ESTARD Data Miner FAQ
Here you can find answers to such questions:
- What is a "Class"?
- What field should be used as the "Class field"?
- How do I create numeral classes?
- Why do I get too many classes after selecting the field to
- Why all classes are analyzed when I select only one class for the
- Why EDM detects empty classes or values in statistics?
- What number of classes is recommended for use for rules and decision
- What is the difference between the Learning and Analyzed databases?
- Why ID field is necessary for analyzing two or more databases together?
- How values in statistics are divided into groups?
- What is the difference between Rules and Decision Trees?
- How to use settings for Rules and Decision Trees creation?
- Why no Rules are created after I press "Create Rules" button?
- What algorithm is used in ESTARD Data Miner?
If you have further questions, please don't hesitate to ask -
What is a Class? A class is a unique value from the analyzed column.
For example, if some column is of logical type and it contains values "True"
and "False" this means it contains two classes.
What field should be used as the "Class field"?
The best way to receive valuable data from data mining is to analyze the field
that contains key information in record. It can be of any type, but not the ID
field. Besides, setting Text fields with high level of unique values will
probably not return good results. For example, field "Customer name",
containing names of the customers of a company, will probably contain lots of
unique values. If you set this field as a Class field, you will receive Rules
equal to records, which are the best descriptions of every customer. This
doesn't apply to numeral fields, because there Classes are created manually,
and you can create any number of classes.

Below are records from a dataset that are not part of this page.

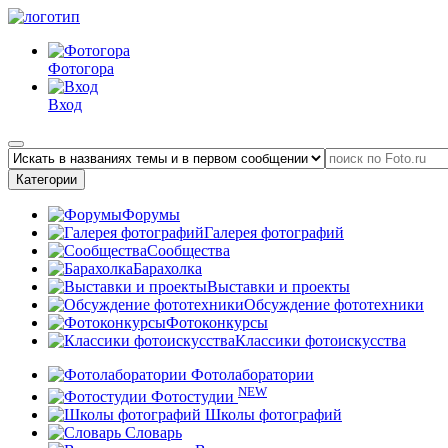
Фотогора
Вход
Категории
Форумы
Галерея фотографий
Сообщества
Барахолка
Выставки и проекты
Обсуждение фототехники
Фотоконкурсы
Классики фотоискусства
Фотолаборатории
NEW
Фотостудии
Школы фотографий
Словарь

How do I create numeral classes? Creating a numeral class means
creating intervals you want to analyze. To decide what intervals you want to
analyze use the "View Field Values" button to analyze how many values are met
in equal intervals. Use "View Table" button to view values met in the table
selected for analysis. You also can see minimum and maximum values met in the
Class field above the input fields. The intervals you create should not
intersect. For example, intervals "1..10" and "11..20" do not intersect, while
"1..10" and "6..20" intersect. If you create intersecting intervals, you will
be asked to change the inputted value.
Why do I get too many classes? If you have too many classes, then probably you've used a text field
as the Class field, because for numeric fields you will be asked to create
classes by yourself and you can create as many classes as you wish. If you
have too many classes in a text field, then you can split them into groups
and analyze step by step. In case if this column contains numeric data, and is
detected as a text column, this means that the column contains some incorrect
records, containing text instead of numbers.
Why all classes are analyzed when I select only one class for the
Statistics Query? All classes have to be analyzed during the Statistics query, because EDM has
to detect differences between them. After performing the statistics query you
can select values you want to analyze further.
Why EDM detects empty classes or values in statistics? For better
results, it is good to use "clean" databases. Empty records are automatically
detected in database, and though they are not filled, they are also been
analyzed. To avoid this problem you can deselect empty values, if such are
detected in analyzed column, before creating rules and trees.
What number of classes is recommended for use for rules and decision
trees creation? The more classes are detected in the analyzed column, the
more precised results will be obtained during the statistics query. But their
number shouldn't be too big, for example, several hundreds of classes used for
rules creation will be analyzed much longer, than 20 classes. So the number of
classes should be reasonable from the point of view of statistics and
What is the difference between the Learning and Analyzed databases?
The Learning database is used for creating statistics, if-then rules and
decision trees. The Analyzed database is not used for these operations. It is
used for selecting records from the dataset with the use of rules or trees.
This additional feature allows you to easily apply the results of data mining
to some other database.
Why ID field is necessary for analyzing two or more databases together?
The ID field is not necessary if you want to analyze only one table. But
it is vital for estimating which record in one table corresponds to some other
record in another table. Without an ID field such relation cannot be set.
How values in statistics are divided into groups? The values are
automatically grouped in such way, that they detect differences between
classes in the best way.
What is the difference between Rules and Decision Trees? These two
data mining methods allow to look at the same problem from different points of
view. Rules can be represented in the form of tree, a decision tree - in a
form of rules, but these two methods differ not in the way of representation.
They differ in the way of obtaining. Used together, they create a good
combination of models for understanding relations in data.
How to use settings for Rules and Decision Trees creation? It is better
to start from high values for "Probability" and "Rule cases" settings. If
the number of obtained rules is low, or not created at all, low down these
values and create rules once again.
Why no Rules are created after I press "Create Rules" button?
This might happen if the "Probability" or "Rule cases" settings ("Query
options" dialog) values are too high for the dataset you are working on. For
example, the number of records for some class might be lower than "Rule
cases", or the analyzed data might contain too many unique values, so the
probability of rules might be lower than the one in the settings.
What algorithm is used for rules creation? The ESTARD Data Miner
algorithm used for creation of rules was specially created by our analysts. It
allows to obtain ALL if-then rules, of ANY length. So the length of rules
depends only on the number of fields you select for rules creation.